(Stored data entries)
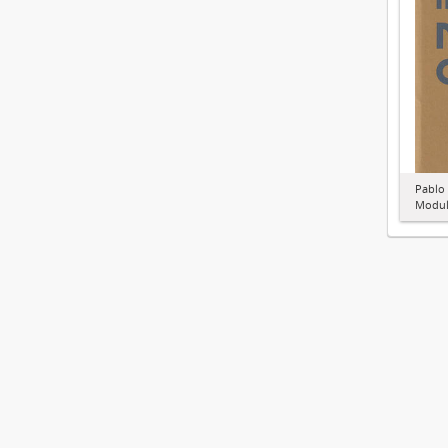
Pablo
Modul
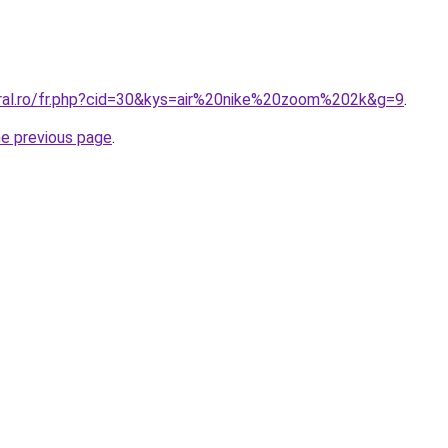
oral.ro/fr.php?cid=30&kys=air%20nike%20zoom%202k&g=9
.
he previous page
.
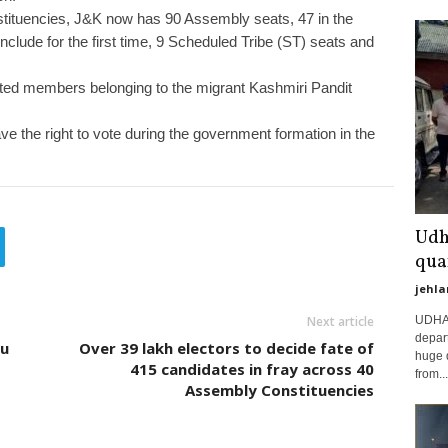
nstituencies, J&K now has 90 Assembly seats, 47 in the
clude for the first time, 9 Scheduled Tribe (ST) seats and
ted members belonging to the migrant Kashmiri Pandit
e the right to vote during the government formation in the
Udh
qua
jehla
UDHAM
Next article
depart
mu
Over 39 lakh electors to decide fate of
huge 
415 candidates in fray across 40
from...
Assembly Constituencies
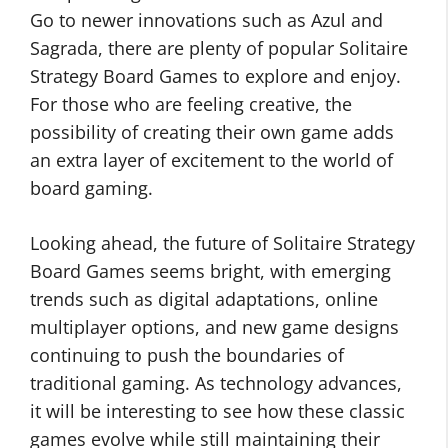
Go to newer innovations such as Azul and
Sagrada, there are plenty of popular Solitaire
Strategy Board Games to explore and enjoy.
For those who are feeling creative, the
possibility of creating their own game adds
an extra layer of excitement to the world of
board gaming.
Looking ahead, the future of Solitaire Strategy
Board Games seems bright, with emerging
trends such as digital adaptations, online
multiplayer options, and new game designs
continuing to push the boundaries of
traditional gaming. As technology advances,
it will be interesting to see how these classic
games evolve while still maintaining their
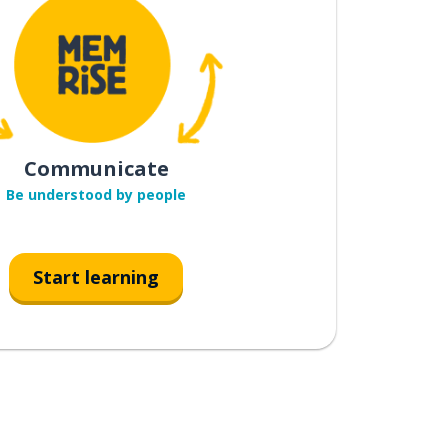
Communicate
Be understood by people
Start learning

__To do__: Search the entries for the word "seats" and show every line that has it.

__Response to the task__:
nstituencies, J&K now has 90 Assembly seats, 47 in the
clude for the first time, 9 Scheduled Tribe (ST) seats and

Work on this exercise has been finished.